Every fall, the manufacturers of law enforcement vehicles gear up to have their vehicles tested by two of the nation's premier law enforcement agencies: the Los Angeles County Sheriff's Department and the Michigan State Police. What began as in-house testing to help these agencies determine the best vehicles for their own purposes has evolved into testing that is relied upon by law enforcement agencies throughout North America, and to a lesser extent internationally.

Depending on who you talk to, both agencies claim to have been the first to conduct these comprehensive tests, and that's only the start of the good natured rivalry exhibited by the staffs at each department. Whatever the result of the "We were first..." tug of war, it's safe to say that both agencies started vehicle testing in the early 1970s.

At the time, there was little information to go on, other than manufacturers' claims and anecdotal info from "old-timers" among the patrol ranks. Everyone had their favorite vehicle, and easily found much to dislike about other makes and models. This "tastes great-less filling" approach just wasn't good enough, so the LASD and MSP empirical test models were developed, and continue to evolve to this day.

Although both agencies' efforts are highly respected, the testing methodologies of each agency differ significantly. The respective testing models clearly reflect elements of each agency's primary mission, with other aspects of law enforcement vehicle usage thrown in for good measure. The end results are two separate and distinct test models that complement each other in many ways. While each agency's tests are comprehensive in their own right, taken together, a true picture of comparative law enforcement vehicle capabilities comes into focus.

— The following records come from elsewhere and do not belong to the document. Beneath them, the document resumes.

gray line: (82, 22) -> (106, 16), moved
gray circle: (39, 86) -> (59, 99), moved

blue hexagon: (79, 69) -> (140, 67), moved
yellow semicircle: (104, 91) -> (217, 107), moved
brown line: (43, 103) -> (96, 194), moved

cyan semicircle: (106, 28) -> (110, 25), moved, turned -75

Both departments separate test vehicles into two general categories: those suitable for high-speed pursuit driving (considered general service patrol vehicles), and those that aren't (classified as special service vehicles).

The Los Angeles Model

This is probably a good place to acknowledge that, although the Los Angeles tests are done under the auspices of the LA County Sheriff's Department, members of the Los Angeles Police Department participate as well. Many of the tests are shared equally; if four different drivers are set to test a particular vehicle, there will typically be two officers from each agency doing the testing.

The Los Angeles tests consist of a driver's subjective evaluation, conducted over a 1.57-mile-long high-speed driving course. This test is designed to evaluate, identify, and eliminate obviously unacceptable vehicles, due to vehicle instability or other factors. Vehicles that fail here are not tested any further.

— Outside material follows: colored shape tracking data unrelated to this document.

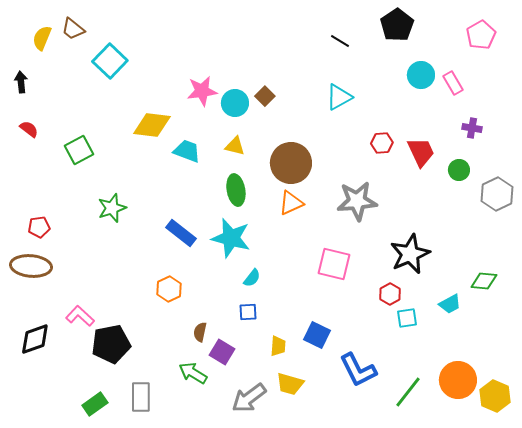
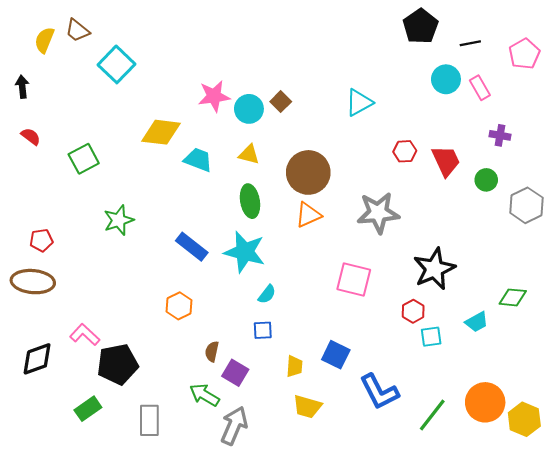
pink pentagon: (481, 35) -> (524, 54), moved
black line: (340, 41) -> (470, 43), moved, turned -42
gray arrow: (249, 398) -> (234, 426), moved, turned 150
green rectangle: (95, 404) -> (88, 409), moved

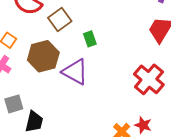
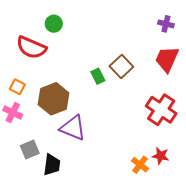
brown square: (60, 19) -> (121, 67), moved
purple triangle: (75, 72) -> (73, 128), moved

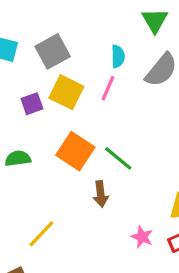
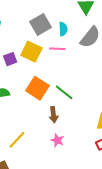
gray square: (53, 51) -> (41, 24), moved
pink line: (108, 88) -> (57, 49), turned 70
pink star: (142, 237) -> (57, 140), moved

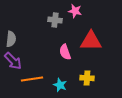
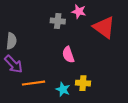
red triangle: (91, 41) -> (104, 27), moved, turned 35
yellow cross: (87, 78) -> (83, 83), moved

Acceleration and brake testing come next, followed by a "pursuit course" conducted on a closed 2.45-mile city street course, incorporating many turns and other typical street driving challenges. This test is timed, and again, vehicles that don't pass are not tested any further.

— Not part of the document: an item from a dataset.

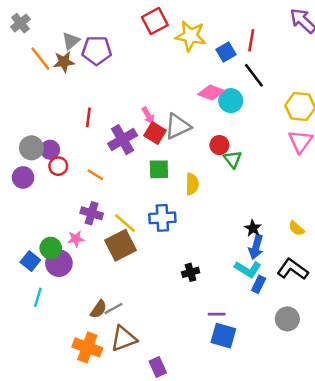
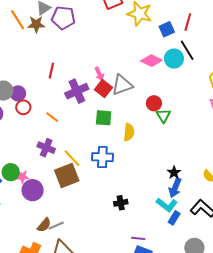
cyan circle: (231, 101) -> (174, 59), moved
pink star: (76, 239) -> (22, 177), moved
purple circle: (59, 263) -> (33, 190), moved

There are five other tests that are done on each vehicle: a heat test, wherein various vehicle fluids are measured to make sure they are within temperature specifications; tire tests, which are evaluated after completion of the 32-lap high-speed driving test; an ergonomics evaluation; a mechanical evaluation, conducted by contracted vehicle mechanics; a communications evaluation, conducted by specialists from the Sheriff's Communications and Fleet Management Bureau; and a fuel efficiency test, wherein vehicles are twice driven over a 100-mile course on city streets and freeways.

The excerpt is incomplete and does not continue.